> **INSTRUCTIONS TO FOLLOW**:
Take every line from the entries below that includes the word "what" and copy it.

-------- SUPPLIED INFORMATION --------

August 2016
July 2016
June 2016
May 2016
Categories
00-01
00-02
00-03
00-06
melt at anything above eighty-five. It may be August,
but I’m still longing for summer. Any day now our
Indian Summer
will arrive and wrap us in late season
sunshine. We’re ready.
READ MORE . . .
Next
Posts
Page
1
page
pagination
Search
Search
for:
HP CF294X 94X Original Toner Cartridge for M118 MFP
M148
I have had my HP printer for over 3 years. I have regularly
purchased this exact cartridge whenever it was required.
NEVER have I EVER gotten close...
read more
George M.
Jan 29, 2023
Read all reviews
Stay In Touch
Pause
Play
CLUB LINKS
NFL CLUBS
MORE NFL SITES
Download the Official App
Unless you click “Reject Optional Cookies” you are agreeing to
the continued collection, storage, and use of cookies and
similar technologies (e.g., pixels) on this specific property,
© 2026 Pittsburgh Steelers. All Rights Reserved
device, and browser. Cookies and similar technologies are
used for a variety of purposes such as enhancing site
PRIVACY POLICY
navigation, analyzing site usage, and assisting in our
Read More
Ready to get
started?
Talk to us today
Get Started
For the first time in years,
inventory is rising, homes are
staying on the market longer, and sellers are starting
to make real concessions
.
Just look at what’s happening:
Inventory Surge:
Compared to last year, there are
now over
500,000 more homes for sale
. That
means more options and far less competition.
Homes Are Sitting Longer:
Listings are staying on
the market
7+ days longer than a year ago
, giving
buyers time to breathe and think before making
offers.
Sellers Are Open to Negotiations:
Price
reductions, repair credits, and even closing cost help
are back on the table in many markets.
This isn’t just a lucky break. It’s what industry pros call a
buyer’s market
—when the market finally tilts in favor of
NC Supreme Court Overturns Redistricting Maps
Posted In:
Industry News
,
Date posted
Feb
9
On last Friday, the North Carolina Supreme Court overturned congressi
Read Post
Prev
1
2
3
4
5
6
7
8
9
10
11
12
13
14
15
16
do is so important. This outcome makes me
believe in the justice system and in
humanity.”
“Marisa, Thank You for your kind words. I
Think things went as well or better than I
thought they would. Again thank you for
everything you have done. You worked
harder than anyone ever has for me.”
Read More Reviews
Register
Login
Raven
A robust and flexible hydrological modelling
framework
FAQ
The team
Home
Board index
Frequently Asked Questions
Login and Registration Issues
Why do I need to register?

--------

> **OUTPUT FOR THIS EXERCISE**:
Just look at what’s happening:
This isn’t just a lucky break. It’s what industry pros call a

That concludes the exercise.